What lines of the data below hold "başlar"? Show them.

(Page-level text extractions)
+===+

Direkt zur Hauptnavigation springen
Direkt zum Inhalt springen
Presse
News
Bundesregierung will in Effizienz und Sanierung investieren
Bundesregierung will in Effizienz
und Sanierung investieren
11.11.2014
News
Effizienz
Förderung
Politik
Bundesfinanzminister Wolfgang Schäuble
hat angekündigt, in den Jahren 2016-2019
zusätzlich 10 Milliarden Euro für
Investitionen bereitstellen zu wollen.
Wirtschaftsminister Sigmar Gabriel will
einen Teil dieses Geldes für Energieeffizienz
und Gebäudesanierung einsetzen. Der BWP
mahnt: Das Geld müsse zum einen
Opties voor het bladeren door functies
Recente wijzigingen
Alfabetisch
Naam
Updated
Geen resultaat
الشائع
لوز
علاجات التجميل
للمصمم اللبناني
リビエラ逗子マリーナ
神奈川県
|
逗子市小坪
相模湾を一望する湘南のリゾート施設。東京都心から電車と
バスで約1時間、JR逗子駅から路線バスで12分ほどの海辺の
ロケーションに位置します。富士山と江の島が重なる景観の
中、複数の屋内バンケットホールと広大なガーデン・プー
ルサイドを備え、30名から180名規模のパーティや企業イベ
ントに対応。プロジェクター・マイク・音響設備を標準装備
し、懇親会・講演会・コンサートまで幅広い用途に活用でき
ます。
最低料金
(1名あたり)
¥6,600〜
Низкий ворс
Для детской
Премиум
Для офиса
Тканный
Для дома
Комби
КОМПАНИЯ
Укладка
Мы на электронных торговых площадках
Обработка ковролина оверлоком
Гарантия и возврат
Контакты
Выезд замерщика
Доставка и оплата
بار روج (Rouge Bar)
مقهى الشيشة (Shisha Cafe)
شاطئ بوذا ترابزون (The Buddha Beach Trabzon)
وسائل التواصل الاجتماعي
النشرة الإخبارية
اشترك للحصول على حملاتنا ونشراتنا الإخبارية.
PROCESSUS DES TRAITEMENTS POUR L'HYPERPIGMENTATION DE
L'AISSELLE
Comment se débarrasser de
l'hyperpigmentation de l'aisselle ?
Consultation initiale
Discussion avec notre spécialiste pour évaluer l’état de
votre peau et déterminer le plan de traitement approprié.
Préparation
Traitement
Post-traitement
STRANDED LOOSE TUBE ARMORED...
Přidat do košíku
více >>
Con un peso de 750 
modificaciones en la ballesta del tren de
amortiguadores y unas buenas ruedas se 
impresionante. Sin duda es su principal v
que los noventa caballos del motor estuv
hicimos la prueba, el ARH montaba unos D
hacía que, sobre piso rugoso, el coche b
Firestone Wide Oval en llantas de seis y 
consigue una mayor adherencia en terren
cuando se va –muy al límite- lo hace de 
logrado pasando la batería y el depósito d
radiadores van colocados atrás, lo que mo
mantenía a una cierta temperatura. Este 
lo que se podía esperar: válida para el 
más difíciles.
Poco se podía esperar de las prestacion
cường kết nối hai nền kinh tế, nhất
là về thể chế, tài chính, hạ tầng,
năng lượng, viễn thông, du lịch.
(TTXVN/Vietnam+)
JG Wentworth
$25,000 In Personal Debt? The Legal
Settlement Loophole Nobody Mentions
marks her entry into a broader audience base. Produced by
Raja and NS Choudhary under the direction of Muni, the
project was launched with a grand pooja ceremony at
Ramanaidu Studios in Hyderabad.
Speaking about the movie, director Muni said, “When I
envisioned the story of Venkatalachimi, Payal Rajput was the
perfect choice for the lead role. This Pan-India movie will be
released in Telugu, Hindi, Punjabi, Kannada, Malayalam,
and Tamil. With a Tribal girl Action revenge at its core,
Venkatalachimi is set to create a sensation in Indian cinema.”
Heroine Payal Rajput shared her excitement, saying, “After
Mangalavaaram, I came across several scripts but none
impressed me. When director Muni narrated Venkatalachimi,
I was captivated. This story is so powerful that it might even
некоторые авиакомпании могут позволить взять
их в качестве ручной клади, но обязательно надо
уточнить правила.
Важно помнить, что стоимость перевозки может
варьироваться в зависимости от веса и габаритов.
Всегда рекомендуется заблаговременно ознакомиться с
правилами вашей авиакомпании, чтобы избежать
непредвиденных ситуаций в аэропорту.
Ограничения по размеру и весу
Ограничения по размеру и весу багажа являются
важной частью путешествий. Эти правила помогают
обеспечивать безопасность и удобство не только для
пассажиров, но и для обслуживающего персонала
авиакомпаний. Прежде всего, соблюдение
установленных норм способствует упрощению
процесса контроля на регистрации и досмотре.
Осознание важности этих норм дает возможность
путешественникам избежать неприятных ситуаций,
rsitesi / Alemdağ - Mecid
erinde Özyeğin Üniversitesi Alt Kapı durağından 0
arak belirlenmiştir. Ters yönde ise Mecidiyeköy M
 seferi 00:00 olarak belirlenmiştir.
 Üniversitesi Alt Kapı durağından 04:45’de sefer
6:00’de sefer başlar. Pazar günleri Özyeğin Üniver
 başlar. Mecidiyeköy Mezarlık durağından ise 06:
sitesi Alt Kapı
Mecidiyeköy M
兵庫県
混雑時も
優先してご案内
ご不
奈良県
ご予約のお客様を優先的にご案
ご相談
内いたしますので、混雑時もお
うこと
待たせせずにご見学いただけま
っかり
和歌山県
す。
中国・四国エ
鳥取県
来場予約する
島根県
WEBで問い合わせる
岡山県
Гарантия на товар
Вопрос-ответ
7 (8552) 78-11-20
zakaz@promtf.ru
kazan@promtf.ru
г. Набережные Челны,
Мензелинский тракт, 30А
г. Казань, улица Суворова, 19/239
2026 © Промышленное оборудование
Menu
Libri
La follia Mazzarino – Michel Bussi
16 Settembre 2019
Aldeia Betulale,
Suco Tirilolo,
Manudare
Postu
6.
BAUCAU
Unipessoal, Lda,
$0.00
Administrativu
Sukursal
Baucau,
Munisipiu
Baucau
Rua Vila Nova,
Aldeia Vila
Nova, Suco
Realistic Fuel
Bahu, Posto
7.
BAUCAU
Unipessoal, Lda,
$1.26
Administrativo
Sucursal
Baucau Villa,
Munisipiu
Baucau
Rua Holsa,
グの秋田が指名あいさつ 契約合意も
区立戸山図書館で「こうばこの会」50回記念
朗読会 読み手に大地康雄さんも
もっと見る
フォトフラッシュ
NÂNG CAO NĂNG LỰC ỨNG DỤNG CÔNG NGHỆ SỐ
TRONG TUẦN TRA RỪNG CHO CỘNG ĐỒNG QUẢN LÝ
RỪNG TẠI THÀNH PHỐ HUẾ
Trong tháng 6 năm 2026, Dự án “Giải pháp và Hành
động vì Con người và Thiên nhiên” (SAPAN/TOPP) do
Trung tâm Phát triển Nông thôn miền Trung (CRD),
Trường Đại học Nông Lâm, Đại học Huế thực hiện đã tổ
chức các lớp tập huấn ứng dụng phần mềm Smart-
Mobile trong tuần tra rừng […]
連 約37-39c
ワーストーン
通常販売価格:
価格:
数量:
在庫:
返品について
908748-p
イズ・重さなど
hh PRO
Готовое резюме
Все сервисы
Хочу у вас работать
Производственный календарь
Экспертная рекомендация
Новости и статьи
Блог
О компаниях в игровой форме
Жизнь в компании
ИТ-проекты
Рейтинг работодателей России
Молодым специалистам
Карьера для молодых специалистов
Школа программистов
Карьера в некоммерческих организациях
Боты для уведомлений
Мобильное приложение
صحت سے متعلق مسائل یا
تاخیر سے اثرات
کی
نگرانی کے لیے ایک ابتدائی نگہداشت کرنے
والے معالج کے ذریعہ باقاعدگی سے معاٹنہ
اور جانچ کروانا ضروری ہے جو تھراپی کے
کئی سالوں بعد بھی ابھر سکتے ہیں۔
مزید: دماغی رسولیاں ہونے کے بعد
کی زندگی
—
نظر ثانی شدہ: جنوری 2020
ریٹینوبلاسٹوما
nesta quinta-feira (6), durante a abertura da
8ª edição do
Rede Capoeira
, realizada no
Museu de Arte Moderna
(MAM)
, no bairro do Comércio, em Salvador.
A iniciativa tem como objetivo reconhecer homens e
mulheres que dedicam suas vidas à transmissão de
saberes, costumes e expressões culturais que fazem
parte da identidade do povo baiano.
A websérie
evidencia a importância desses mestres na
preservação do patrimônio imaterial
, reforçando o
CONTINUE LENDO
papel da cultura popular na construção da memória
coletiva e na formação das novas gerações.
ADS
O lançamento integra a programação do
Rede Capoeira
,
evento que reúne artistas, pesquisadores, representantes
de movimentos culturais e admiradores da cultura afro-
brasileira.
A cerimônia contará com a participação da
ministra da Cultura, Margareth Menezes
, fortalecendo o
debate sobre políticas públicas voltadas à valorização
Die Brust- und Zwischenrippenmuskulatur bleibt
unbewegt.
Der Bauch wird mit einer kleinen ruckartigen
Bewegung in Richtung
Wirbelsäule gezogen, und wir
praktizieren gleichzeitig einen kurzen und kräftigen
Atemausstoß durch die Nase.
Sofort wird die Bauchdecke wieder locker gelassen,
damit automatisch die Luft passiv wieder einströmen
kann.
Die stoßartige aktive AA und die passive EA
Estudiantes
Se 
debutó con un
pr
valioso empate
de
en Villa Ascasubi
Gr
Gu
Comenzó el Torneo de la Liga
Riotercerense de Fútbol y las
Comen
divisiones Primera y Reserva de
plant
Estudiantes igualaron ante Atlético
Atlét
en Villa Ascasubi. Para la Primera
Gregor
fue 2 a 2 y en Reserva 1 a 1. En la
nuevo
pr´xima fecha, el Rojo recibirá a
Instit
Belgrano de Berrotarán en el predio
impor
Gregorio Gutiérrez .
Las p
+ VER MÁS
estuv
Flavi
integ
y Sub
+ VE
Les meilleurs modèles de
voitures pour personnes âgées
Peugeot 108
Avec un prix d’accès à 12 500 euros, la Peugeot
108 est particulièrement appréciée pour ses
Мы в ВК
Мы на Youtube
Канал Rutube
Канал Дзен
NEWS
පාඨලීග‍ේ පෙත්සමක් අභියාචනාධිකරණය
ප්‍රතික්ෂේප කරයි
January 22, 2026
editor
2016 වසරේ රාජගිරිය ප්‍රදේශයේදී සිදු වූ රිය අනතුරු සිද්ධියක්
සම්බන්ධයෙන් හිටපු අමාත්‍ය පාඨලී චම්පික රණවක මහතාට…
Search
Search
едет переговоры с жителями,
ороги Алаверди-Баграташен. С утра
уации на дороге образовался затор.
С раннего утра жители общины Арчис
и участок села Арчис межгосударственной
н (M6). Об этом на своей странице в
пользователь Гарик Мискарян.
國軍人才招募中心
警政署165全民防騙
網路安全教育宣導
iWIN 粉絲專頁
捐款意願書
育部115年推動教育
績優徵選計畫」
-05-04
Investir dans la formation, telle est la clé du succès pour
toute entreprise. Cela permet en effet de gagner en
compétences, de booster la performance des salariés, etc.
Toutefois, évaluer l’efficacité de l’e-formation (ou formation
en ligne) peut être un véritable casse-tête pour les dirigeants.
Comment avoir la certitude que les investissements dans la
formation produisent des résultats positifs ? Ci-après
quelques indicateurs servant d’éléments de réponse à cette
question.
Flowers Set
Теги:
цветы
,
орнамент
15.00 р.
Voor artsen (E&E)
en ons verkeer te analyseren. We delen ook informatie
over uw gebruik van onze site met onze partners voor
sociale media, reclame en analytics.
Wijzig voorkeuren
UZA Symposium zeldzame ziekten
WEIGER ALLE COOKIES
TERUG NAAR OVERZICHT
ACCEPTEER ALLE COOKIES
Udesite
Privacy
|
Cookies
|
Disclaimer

+===+

§ **ANSWER TO THE EXERCISE**:
6:00’de sefer başlar. Pazar günleri Özyeğin Üniver
 başlar. Mecidiyeköy Mezarlık durağından ise 06:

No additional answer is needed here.